Sampling transforms
Last updated: Apr 24, 2021
Summary
We want to output the most likely program given a natural language utterance and a dataset of past interactions.
Instead of solving the general problem, we will propose a sampling heuristic that approximates our desired output. Specifically, we
Obtain a dense representation of programs.
Sample programs that are likely according to our current dataset. This includes programs in the dataset labeled with utterances similar to the input utterance, as well as transforms in the “local neighborhood” of those transforms in the dataset.
We present two local sampling strategies. A simple “most similar \(k\) out of \(n\)” scheme and a grammar-based sampling strategy guided by a neural network.
Algorithm
We want to rank the infinite set \(T = \{t_1, t_2, \ldots\}\) of transformations according to
\[P(t| u, D) \propto \sum_{t'} \sum_{u'} \operatorname{sim}(u, u') \mathbb{1}_{t' \in D[u']} P(t | t')\]
where \(u\) is a natural language utterance, \(D\) is a dataset of labeled transforms (i.e. \(D\) is a mapping \(u \to \{t_i\}\)) and \(\operatorname{sim}(u, u')\) is computed using a word2vec embedding.
Instead of ranking the entire set and because we have an incomplete dataset \(D'\), we instead sample transformations that are very likely according to the current dataset \(D'\). Specifically, given an utterance \(u\) and the current dataset \(D'\), to sample a list of transforms that have a high value of \(P(t| u, D)\) we
Take the \(k\) most similar utterances \(\{u'_i\}_{i=1}^{i=k} \subseteq D'\) to \(u\) (i.e. with the highest \(\operatorname{sim}(u, u')\)).
Add to the output list the transforms \(t'\) in the dataset that are labeled with any of the \(u'_i\) (because they have \(\mathbb{1}_{t' \in D'[u'_i]} = 1\) and high \(P(t|t'))\).

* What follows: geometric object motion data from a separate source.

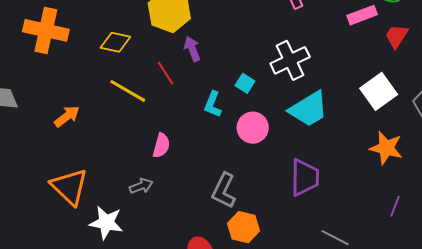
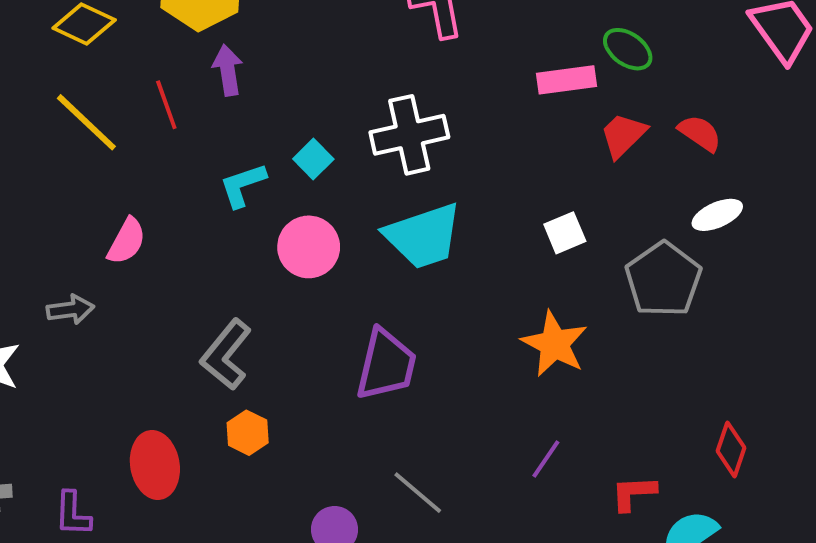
white square: (379, 91) -> (565, 233), size x0.6
cyan L-shape: (213, 104) -> (243, 185), turned 36
orange hexagon: (243, 227) -> (248, 433), size x0.7

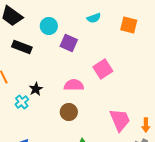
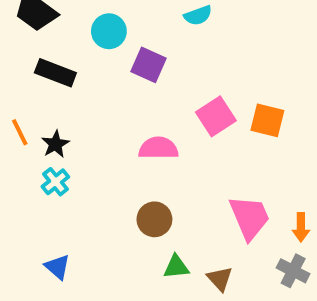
orange square: (129, 25) -> (267, 120), moved
black star: (36, 89) -> (55, 144), moved
brown circle: (69, 112) -> (154, 219), moved

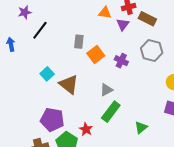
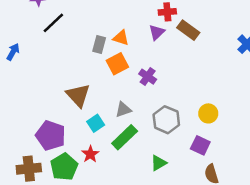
orange triangle: (105, 13) -> (121, 38), moved
blue arrow: (11, 44) -> (13, 52), moved, turned 32
gray hexagon: (152, 51) -> (166, 120), moved
cyan square: (47, 74) -> (96, 123), moved

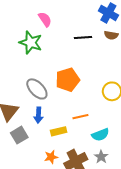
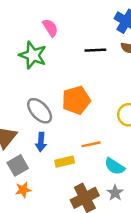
cyan semicircle: (100, 135) -> (115, 166), turned 54
orange star: (51, 157) -> (23, 190), moved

For each of the transforms \(t'\) added in the previous step sample \(k_2\) transforms \(t''\) that are semantically similar (we assume that such transforms have \(\mathbb{1}_{t' \in D[u'_i]}=1\) in the complete dataset).
Return the list with all the sampled transforms.
The algorithm is summarized below:
def sample(utterance, bindings, k):
samples = list()
top_utterances = sorted(
bindings.keys(),
key=lambda u: dist(utterance, u),
)[:k]
for u in top_utterances:
for t in bindings[u]:
samples.append(t)
ts = local_sample(t, k)
samples.extend(ts)
return samples
Experiment
We built a bindings dataset (with about 44 labeled transformations) and ran the algorithm on different input utterances.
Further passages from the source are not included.